Problem requirements> In the entries below, how many lines hold the string "days"? Give only the number.

Records for the task>
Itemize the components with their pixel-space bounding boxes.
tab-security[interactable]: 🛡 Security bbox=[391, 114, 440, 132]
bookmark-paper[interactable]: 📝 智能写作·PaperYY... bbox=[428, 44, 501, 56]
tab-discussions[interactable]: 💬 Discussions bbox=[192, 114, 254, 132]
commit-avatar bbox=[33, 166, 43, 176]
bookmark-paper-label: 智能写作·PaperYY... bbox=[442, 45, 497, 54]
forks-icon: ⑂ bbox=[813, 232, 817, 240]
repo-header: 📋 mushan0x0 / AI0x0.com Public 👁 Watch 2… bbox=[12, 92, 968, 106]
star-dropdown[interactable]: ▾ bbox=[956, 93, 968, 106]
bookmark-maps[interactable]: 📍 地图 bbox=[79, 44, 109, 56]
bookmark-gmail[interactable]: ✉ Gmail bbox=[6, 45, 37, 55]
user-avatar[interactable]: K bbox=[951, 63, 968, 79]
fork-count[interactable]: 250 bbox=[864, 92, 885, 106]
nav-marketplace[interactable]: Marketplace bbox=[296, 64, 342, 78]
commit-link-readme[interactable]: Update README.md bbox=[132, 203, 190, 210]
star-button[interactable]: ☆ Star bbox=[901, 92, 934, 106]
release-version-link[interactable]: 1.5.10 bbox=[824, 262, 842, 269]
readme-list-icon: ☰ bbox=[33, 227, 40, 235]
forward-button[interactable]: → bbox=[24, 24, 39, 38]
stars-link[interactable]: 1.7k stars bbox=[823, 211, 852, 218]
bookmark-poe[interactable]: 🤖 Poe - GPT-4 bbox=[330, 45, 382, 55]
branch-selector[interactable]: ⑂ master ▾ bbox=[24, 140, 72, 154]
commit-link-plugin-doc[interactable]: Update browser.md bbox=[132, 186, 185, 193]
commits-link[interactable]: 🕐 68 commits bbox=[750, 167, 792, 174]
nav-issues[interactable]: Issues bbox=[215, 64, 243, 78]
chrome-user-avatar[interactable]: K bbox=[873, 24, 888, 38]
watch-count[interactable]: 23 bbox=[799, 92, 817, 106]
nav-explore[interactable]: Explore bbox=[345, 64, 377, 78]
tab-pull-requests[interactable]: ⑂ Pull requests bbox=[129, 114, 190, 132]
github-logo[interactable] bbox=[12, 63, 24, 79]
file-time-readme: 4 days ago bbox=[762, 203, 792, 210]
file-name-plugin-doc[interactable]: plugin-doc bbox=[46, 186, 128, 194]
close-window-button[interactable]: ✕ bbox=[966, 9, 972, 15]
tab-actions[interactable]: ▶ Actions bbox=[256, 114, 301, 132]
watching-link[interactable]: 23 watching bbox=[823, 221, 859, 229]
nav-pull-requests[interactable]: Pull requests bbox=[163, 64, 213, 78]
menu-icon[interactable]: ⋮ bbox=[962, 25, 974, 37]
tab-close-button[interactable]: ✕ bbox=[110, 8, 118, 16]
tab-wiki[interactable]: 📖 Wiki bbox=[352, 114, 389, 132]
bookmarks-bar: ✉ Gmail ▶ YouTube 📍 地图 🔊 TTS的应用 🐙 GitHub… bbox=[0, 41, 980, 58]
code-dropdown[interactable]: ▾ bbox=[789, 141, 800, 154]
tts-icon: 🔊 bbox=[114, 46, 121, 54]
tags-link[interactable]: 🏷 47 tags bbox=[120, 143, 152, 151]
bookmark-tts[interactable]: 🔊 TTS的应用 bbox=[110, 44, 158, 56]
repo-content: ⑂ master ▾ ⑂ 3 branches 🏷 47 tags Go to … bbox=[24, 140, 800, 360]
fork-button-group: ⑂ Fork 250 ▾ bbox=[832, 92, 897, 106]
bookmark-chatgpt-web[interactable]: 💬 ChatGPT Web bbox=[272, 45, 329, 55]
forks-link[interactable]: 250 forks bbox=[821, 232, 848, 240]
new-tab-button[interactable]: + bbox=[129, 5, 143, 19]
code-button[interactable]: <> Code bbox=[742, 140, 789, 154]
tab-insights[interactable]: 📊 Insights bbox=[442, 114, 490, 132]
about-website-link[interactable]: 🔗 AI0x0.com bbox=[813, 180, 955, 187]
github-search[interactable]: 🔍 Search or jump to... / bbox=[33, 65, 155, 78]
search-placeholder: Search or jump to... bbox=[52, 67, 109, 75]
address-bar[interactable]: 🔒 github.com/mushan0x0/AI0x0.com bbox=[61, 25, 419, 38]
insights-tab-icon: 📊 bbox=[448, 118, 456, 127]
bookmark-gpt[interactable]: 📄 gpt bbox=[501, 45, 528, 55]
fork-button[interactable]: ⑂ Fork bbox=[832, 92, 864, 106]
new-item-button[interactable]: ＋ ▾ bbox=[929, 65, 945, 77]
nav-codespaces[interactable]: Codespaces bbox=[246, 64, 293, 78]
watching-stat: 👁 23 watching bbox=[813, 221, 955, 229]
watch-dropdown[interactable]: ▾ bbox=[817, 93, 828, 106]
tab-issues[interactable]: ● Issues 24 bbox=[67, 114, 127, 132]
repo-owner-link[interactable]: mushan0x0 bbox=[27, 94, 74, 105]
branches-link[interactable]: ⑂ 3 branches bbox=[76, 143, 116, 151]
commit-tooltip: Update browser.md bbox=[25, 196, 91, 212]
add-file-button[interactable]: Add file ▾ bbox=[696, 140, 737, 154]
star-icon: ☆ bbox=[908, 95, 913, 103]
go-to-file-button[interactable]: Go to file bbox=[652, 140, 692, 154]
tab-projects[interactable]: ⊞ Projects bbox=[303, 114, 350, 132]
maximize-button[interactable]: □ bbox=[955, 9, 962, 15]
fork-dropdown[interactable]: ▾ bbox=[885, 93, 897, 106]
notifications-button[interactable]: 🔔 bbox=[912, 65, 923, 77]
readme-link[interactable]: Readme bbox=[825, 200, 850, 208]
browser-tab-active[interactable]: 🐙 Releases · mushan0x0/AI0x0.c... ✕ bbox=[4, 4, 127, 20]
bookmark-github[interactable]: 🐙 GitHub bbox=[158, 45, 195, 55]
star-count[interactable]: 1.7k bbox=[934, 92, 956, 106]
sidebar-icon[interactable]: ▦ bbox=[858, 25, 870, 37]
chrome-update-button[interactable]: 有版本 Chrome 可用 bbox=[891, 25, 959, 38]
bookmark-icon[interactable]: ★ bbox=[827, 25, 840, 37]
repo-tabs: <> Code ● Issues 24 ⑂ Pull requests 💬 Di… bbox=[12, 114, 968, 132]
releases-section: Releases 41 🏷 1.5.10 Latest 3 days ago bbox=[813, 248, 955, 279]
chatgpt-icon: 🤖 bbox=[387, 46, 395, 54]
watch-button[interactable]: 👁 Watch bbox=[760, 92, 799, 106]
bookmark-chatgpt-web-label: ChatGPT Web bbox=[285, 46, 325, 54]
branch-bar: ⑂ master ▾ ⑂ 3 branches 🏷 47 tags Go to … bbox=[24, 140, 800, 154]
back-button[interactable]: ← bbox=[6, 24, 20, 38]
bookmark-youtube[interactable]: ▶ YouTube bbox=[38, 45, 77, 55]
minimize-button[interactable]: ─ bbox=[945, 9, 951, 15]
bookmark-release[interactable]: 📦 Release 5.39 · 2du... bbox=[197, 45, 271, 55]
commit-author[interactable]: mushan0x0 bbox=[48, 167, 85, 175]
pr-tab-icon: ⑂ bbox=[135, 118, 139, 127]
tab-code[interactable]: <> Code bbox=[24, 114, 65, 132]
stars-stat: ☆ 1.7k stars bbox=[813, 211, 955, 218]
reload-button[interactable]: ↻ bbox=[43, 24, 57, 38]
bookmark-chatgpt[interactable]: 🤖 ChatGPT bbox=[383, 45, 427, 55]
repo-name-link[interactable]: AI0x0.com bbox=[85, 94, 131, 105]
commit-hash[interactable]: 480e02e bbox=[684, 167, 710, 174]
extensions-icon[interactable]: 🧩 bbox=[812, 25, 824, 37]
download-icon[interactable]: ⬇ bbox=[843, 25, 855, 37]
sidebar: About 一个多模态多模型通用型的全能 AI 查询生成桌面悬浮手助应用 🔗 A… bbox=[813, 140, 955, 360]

Problem solution> 2